This week, the Department of Justice announced it has arrested a longtime State Department and national security official named Victor Manuel Rocha on charges of acting, for more than 40 years, as an agent of the Cuban government. According to the DOJ, Rocha had already pledged loyalty to Fidel Castro’s regime when he entered the U.S. foreign service in 1981, and he’s alleged to have spent his entire subsequent career—during which he was, at one point, the U.S. ambassador to Bolivia—seeking to obtain classified and sensitive information that could be used for Cuba’s benefit. And according to a criminal complaint and grand jury indictment, the American government knows all this because Rocha told an undercover FBI agent posing as a Cuban intelligence operative about his work at length. In a series of conversations with the undercover agent, Rocha referred to the U.S. as “the enemy,” called Castro “the comandante,” and boasted of having “strengthened the Revolution” and hit “a grand slam” for Cuban interests. Whoops (allegedly)!

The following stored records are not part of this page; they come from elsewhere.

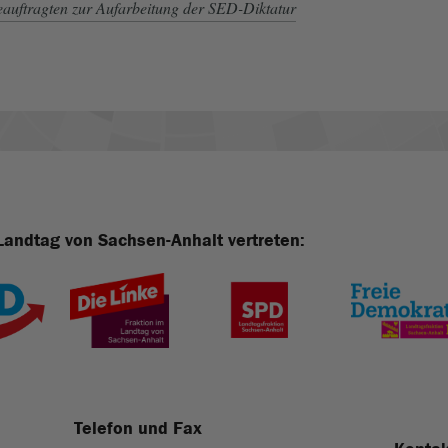
auftragten zur Aufarbeitung der SED-Diktatur
Landtag von Sachsen-Anhalt vertreten:
Telefon und Fax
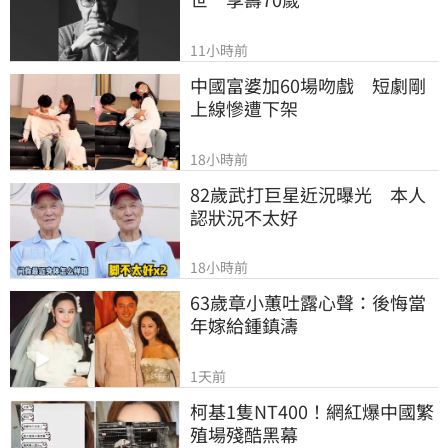
11小時前
中國富婆加60場吻戲　短劇剛
上線慘遭下架
18小時前
82歲武打巨星近況曝光　本人
認狀況不太好
18小時前
63歲章小蕙吐露心聲：後悔當
年嫁給鍾鎮濤
1天前
柯基1隻NT400！網紅爆中國繁
殖場殘酷黑幕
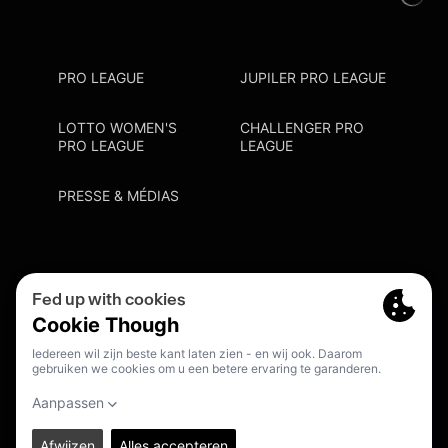
PRO LEAGUE
JUPILER PRO LEAGUE
LOTTO WOMEN'S
CHALLENGER PRO
PRO LEAGUE
LEAGUE
PRESSE & MÉDIAS
Privacy Policy
Cookie Policy
Point De Contact Discrimination
S'inscrire Fanmail
FR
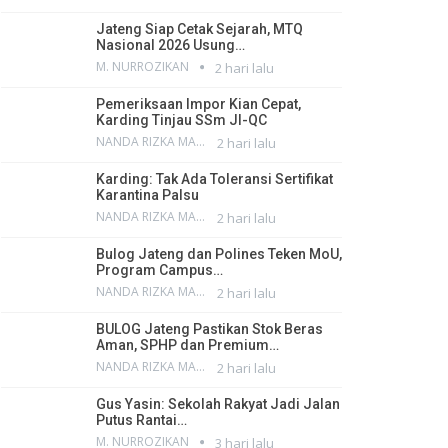
Jateng Siap Cetak Sejarah, MTQ
Nasional 2026 Usung…
M. NURROZIKAN
2 hari lalu
Pemeriksaan Impor Kian Cepat,
Karding Tinjau SSm JI-QC
NANDA RIZKA MAHENDRA
2 hari lalu
Karding: Tak Ada Toleransi Sertifikat
Karantina Palsu
NANDA RIZKA MAHENDRA
2 hari lalu
Bulog Jateng dan Polines Teken MoU,
Program Campus…
NANDA RIZKA MAHENDRA
2 hari lalu
BULOG Jateng Pastikan Stok Beras
Aman, SPHP dan Premium…
NANDA RIZKA MAHENDRA
2 hari lalu
Gus Yasin: Sekolah Rakyat Jadi Jalan
Putus Rantai…
M. NURROZIKAN
3 hari lalu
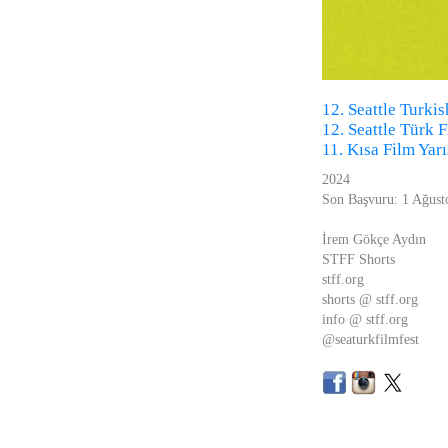
12. Seattle Turki
12. Seattle Türk 
11. Kısa Film Yar
2024
Son Başvuru: 1 Ağust
İrem Gökçe Aydın
STFF Shorts
stff.org
shorts @ stff.org
info @ stff.org
@seaturkfilmfest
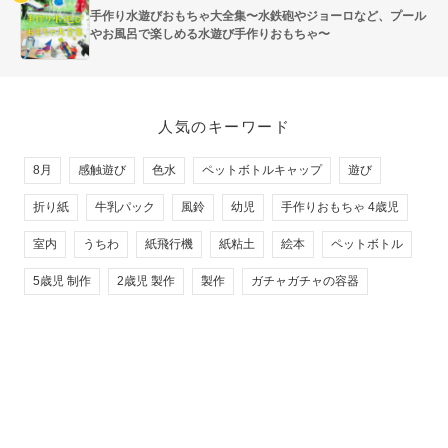
手作り水遊びおもちゃ大全集〜水鉄砲やジョーロなど、プール
やお風呂で楽しめる水遊び手作りおもちゃ〜
人気のキーワード
8月
感触遊び
色水
ペットボトルキャップ
遊び
折り紙
牛乳パック
風鈴
幼児
手作りおもちゃ 4歳児
室内
うちわ
紙飛行機
紙粘土
絵本
ペットボトル
5歳児 制作
2歳児 製作
製作
ガチャガチャの容器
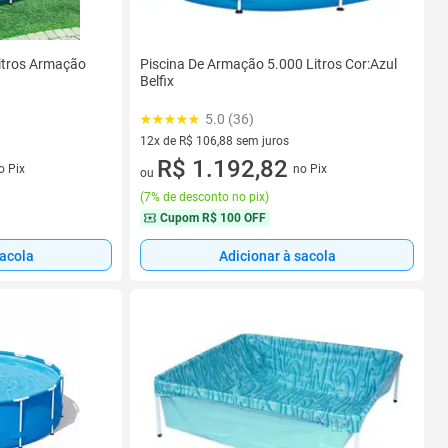
Litros Armação
Piscina De Armação 5.000 Litros Cor:Azul
Belfix
5.0 (36)
12x de R$ 106,88 sem juros
s
12 vez de R$ 106,88 sem juros
R$ 1.192,82
o Pix
no Pix
ou
(
7% de desconto no pix
)
Cupom
R$ 100 OFF
sacola
Adicionar à sacola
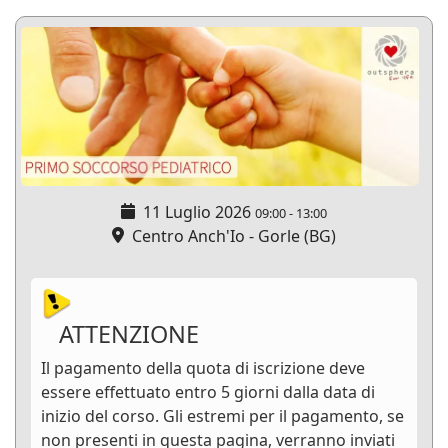
11 Luglio 2026
09:00
-
13:00
Centro Anch'Io - Gorle (BG)
ATTENZIONE
Il pagamento della quota di iscrizione deve
essere effettuato entro 5 giorni dalla data di
inizio del corso. Gli estremi per il pagamento, se
non presenti in questa pagina, verranno inviati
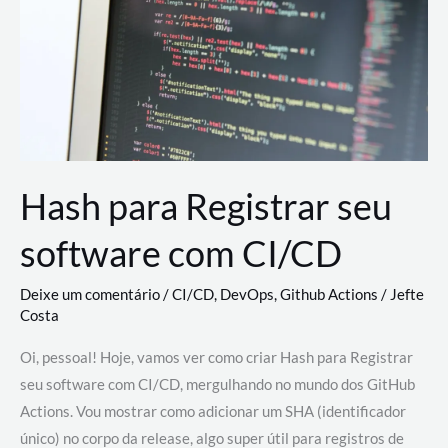
estão
revolucionando
o
desenvolvimento
de
novas
AI
Hash para Registrar seu
software com CI/CD
Deixe um comentário
/
CI/CD
,
DevOps
,
Github Actions
/
Jefte
Costa
Oi, pessoal! Hoje, vamos ver como criar Hash para Registrar
seu software com CI/CD, mergulhando no mundo dos GitHub
Actions. Vou mostrar como adicionar um SHA (identificador
único) no corpo da release, algo super útil para registros de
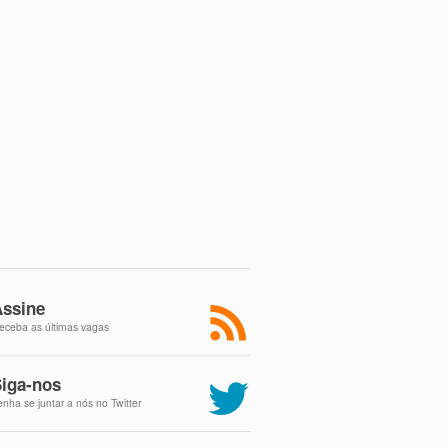
ssine
eceba as últimas vagas
iga-nos
enha se juntar a nós no Twitter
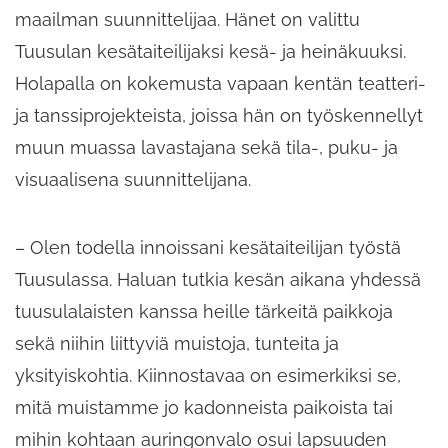
maailman suunnittelijaa. Hänet on valittu
Tuusulan kesätaiteilijaksi kesä- ja heinäkuuksi.
Holapalla on kokemusta vapaan kentän teatteri-
ja tanssiprojekteista, joissa hän on työskennellyt
muun muassa lavastajana sekä tila-, puku- ja
visuaalisena suunnittelijana.
– Olen todella innoissani kesätaiteilijan työstä
Tuusulassa. Haluan tutkia kesän aikana yhdessä
tuusulalaisten kanssa heille tärkeitä paikkoja
sekä niihin liittyviä muistoja, tunteita ja
yksityiskohtia. Kiinnostavaa on esimerkiksi se,
mitä muistamme jo kadonneista paikoista tai
mihin kohtaan auringonvalo osui lapsuuden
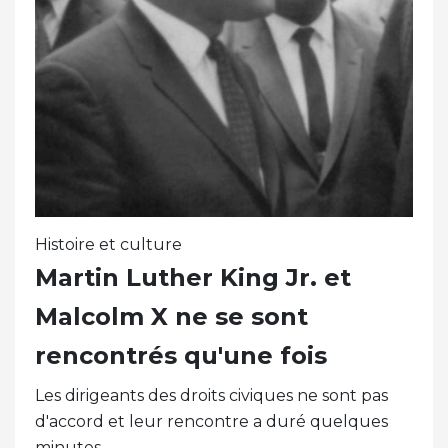
Histoire et culture
Martin Luther King Jr. et
Malcolm X ne se sont
rencontrés qu'une fois
Les dirigeants des droits civiques ne sont pas
d'accord et leur rencontre a duré quelques
minutes..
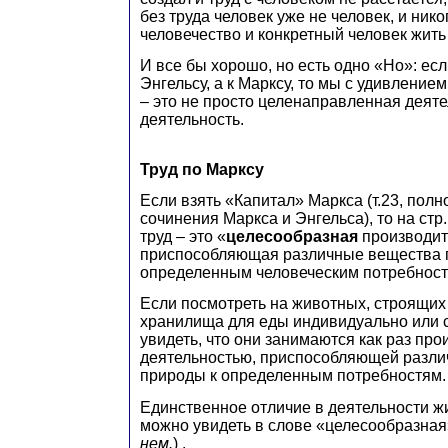
без труда человек уже не человек, и нико
человечество и конкретный человек жить
И все бы хорошо, но есть одно «Но»: ес
Энгельсу, а к Марксу, то мы с удивление
– это не просто целенаправленная деяте
деятельность.
Труд по Марксу
Если взять «Капитал» Маркса (т.23, полн
сочинения Маркса и Энгельса), то на стр.
труд – это «
целесообразная
производит
приспособляющая различные вещества 
определенным человеческим потребност
Если посмотреть на животных, строящих
хранилища для еды индивидуально или с
увидеть, что они занимаются как раз пр
деятельностью, приспособляющей разл
природы к определенным потребностям.
Единственное отличие в деятельности ж
можно увидеть в слове «целесообразная
нем.
) .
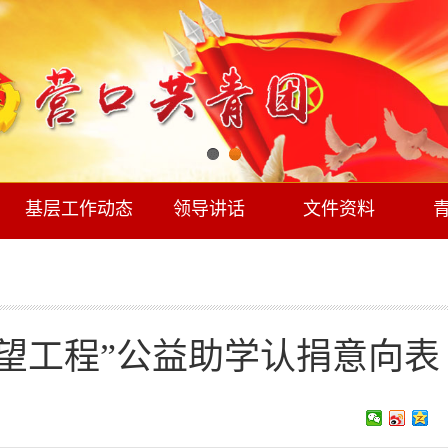
基层工作动态
领导讲话
文件资料
“希望工程”公益助学认捐意向表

Why is Sean McDermott, the coach of the National Football League’s Buffalo Bills, being mentioned in this political newsletter? The answer is in this dispatch, by football writer Tyler Dunne, about why McDermott rubs some of his players the wrong way. According to Dunne, McDermott once started a team meeting by asking players to discuss the subject of group cohesion and how it was achieved, to such a remarkable degree, by (you are really not prepared for the way this sentence is going to end if you haven’t seen this story yet) the members of al-Qaida who carried out 9/11. To repeat: McDermott asked Buffalo Bills players how the Sept. 11 terrorists were able to act effectively as a team and encouraged them to draw lessons from the attack’s success. We will not divulge further details because the story is paywalled and your substitute Surge scribe of all people knows that writers need to eat, but we can say that the non-paywalled part of the story mentions an entirely different time in which McDermott tried to motivate (?) his team by telling them the story of a woman who died by suicide by driving her car into Niagara Falls. Our point here? Honestly, it’s mostly just to say “Wow, that’s the craziest response to a news event I think I’ve ever heard.” See you next week!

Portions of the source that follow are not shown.